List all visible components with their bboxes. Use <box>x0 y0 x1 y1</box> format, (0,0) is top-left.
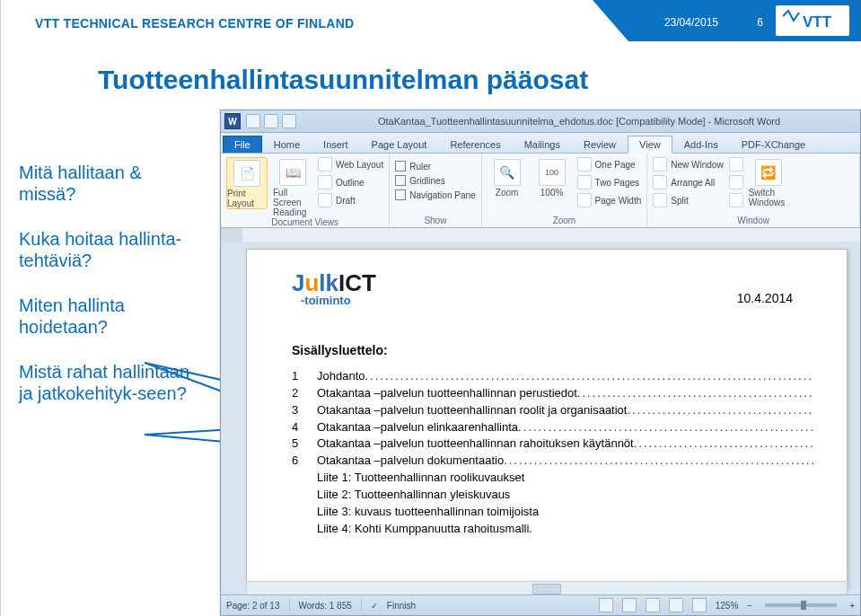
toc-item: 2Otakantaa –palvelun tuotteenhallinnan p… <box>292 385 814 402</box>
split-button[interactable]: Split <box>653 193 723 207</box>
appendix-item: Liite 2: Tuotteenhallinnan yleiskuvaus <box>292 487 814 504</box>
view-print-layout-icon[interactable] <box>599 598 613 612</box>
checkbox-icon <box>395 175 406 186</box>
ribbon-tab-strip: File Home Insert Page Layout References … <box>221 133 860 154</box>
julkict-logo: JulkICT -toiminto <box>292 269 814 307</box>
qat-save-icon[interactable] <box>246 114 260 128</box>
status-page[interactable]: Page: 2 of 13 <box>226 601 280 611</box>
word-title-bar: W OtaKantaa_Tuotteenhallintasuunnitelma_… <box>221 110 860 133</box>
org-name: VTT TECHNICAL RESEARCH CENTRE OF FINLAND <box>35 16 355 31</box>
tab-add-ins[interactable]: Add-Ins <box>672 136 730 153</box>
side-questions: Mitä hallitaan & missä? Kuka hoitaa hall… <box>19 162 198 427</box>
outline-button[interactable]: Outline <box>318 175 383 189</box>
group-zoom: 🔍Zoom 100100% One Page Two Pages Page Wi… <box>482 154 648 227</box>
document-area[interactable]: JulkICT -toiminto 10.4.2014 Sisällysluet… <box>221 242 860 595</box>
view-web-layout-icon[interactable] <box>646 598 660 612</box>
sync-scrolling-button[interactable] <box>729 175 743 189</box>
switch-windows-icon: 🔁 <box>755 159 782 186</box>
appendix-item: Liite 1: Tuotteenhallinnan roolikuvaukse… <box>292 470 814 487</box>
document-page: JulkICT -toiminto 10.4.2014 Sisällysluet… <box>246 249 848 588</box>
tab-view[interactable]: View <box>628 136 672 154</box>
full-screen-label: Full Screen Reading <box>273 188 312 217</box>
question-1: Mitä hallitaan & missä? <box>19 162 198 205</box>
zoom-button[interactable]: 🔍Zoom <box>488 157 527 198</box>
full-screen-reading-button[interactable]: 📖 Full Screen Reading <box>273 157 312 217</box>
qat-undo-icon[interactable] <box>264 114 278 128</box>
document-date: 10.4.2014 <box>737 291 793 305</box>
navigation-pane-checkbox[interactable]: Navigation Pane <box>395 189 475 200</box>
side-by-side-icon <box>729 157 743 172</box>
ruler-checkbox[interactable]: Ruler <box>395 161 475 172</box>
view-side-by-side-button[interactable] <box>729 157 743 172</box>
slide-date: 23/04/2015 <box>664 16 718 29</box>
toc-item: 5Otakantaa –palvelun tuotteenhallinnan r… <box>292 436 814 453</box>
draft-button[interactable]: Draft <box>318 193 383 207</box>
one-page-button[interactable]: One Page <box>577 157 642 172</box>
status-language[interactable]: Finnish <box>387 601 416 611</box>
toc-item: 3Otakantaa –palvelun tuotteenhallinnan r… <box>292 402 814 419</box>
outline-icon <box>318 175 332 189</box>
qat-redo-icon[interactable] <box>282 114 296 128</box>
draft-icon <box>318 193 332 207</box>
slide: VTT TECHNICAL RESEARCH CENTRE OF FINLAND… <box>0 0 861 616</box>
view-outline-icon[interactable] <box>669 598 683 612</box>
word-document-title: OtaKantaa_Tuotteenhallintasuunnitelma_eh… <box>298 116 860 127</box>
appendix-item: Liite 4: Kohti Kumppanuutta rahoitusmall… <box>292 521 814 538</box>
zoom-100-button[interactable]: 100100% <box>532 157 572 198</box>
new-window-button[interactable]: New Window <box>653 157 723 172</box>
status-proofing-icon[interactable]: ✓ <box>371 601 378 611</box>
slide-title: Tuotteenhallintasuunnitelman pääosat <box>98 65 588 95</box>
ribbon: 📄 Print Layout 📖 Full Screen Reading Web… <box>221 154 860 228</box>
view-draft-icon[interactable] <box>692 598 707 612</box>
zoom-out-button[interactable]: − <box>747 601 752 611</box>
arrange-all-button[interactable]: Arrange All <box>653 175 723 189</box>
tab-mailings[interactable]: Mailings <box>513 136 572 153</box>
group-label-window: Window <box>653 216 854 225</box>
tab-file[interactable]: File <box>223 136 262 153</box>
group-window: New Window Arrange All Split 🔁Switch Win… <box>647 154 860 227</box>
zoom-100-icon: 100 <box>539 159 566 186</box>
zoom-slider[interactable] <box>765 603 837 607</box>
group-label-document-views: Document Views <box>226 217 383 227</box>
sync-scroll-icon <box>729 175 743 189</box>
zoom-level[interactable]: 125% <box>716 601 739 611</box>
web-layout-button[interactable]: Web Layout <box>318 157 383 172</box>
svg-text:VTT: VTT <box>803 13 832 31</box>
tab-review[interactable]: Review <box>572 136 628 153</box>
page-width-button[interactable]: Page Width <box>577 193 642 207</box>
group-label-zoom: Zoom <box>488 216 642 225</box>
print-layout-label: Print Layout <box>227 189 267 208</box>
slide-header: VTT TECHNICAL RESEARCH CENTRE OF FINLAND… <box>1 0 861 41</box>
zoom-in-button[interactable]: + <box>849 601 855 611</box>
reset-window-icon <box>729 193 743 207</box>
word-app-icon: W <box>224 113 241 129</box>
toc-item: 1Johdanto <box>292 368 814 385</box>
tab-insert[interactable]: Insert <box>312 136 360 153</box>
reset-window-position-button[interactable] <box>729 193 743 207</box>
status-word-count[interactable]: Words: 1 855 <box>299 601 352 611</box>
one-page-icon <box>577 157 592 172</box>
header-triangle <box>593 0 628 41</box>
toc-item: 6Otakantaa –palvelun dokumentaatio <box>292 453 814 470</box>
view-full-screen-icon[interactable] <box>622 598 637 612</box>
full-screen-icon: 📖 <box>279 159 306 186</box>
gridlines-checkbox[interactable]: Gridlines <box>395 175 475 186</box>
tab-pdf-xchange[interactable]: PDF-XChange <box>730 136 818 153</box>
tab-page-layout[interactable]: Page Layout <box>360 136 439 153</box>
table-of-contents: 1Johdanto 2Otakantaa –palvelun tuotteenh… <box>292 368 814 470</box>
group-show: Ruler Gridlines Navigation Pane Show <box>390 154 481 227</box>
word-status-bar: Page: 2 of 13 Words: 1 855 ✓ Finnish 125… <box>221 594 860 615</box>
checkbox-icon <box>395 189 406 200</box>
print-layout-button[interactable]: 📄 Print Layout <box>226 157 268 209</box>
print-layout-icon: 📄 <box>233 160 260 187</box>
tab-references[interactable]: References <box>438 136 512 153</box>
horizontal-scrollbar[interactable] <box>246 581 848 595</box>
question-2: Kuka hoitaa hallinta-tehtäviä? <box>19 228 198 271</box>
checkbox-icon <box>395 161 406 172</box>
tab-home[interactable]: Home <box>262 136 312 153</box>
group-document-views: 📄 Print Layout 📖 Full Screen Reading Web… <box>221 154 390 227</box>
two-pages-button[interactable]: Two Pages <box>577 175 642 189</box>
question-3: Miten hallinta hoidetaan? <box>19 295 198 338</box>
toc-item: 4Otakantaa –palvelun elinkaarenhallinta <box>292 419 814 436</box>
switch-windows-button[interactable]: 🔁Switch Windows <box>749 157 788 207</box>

━━━━━━━━━━━━━━━━━━━━━━━━━━━━━━

Exercise: Return every line from the records above that holds the word "reset".

Exercise result:
reset-window-icon <box>729 193 743 207</box>
reset-window-position-button[interactable] <box>729 193 743 207</box>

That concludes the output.